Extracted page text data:
_ _ _ _ _
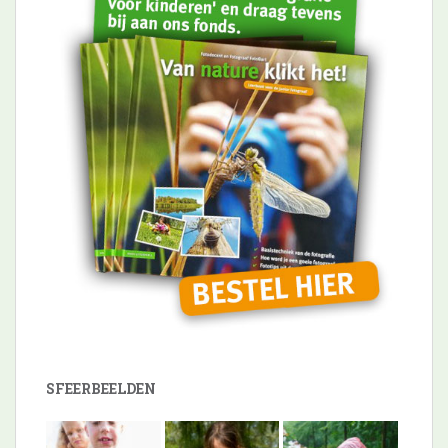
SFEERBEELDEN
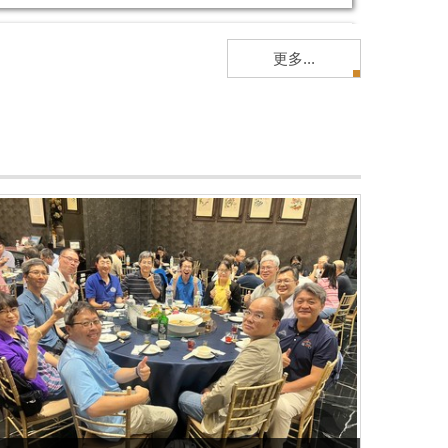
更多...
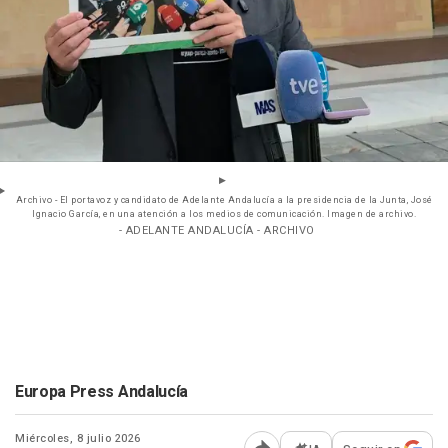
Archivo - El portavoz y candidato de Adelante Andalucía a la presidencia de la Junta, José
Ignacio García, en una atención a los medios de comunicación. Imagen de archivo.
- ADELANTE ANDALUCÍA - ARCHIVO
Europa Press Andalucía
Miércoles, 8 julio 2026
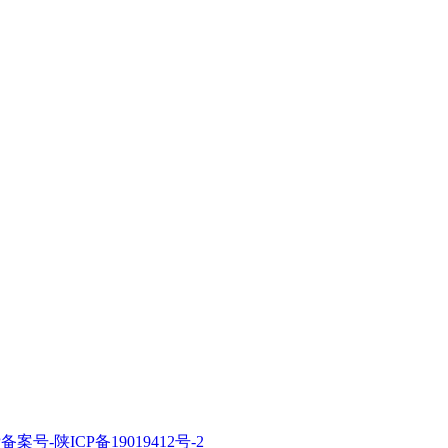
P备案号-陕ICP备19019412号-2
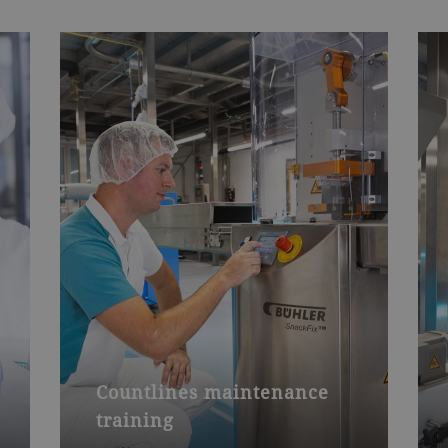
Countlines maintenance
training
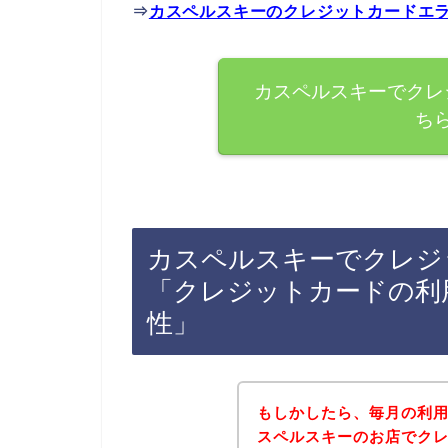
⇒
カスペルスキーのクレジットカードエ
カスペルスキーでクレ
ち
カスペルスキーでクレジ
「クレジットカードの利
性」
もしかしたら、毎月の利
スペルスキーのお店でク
_ _ _ _ _
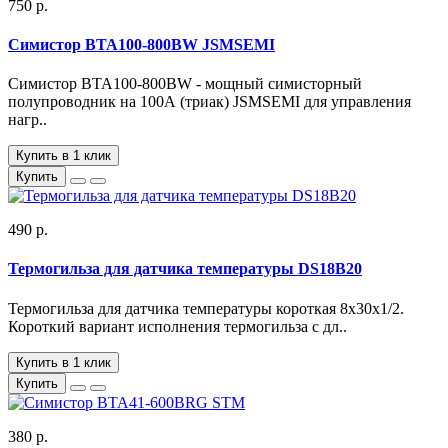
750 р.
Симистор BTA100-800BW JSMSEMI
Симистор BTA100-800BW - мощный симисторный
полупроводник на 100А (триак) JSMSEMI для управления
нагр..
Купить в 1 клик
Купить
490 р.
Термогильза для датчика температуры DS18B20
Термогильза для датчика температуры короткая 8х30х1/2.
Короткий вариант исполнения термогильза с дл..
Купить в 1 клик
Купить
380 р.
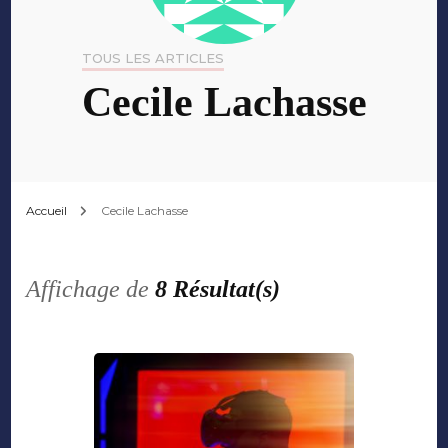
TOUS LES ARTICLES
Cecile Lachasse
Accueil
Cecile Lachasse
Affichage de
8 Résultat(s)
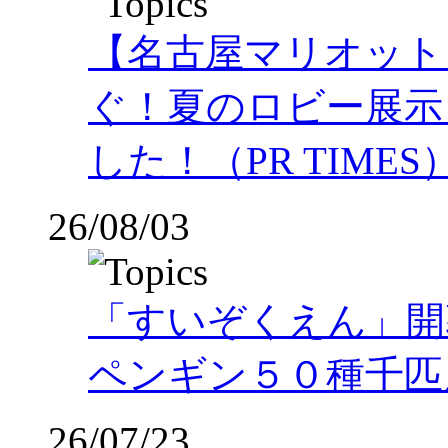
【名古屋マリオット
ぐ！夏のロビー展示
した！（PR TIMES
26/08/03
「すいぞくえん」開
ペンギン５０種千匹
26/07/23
_ _ _ _ _
Please give the number of lines above that include the string "JSMSEMI", with nothing added.

2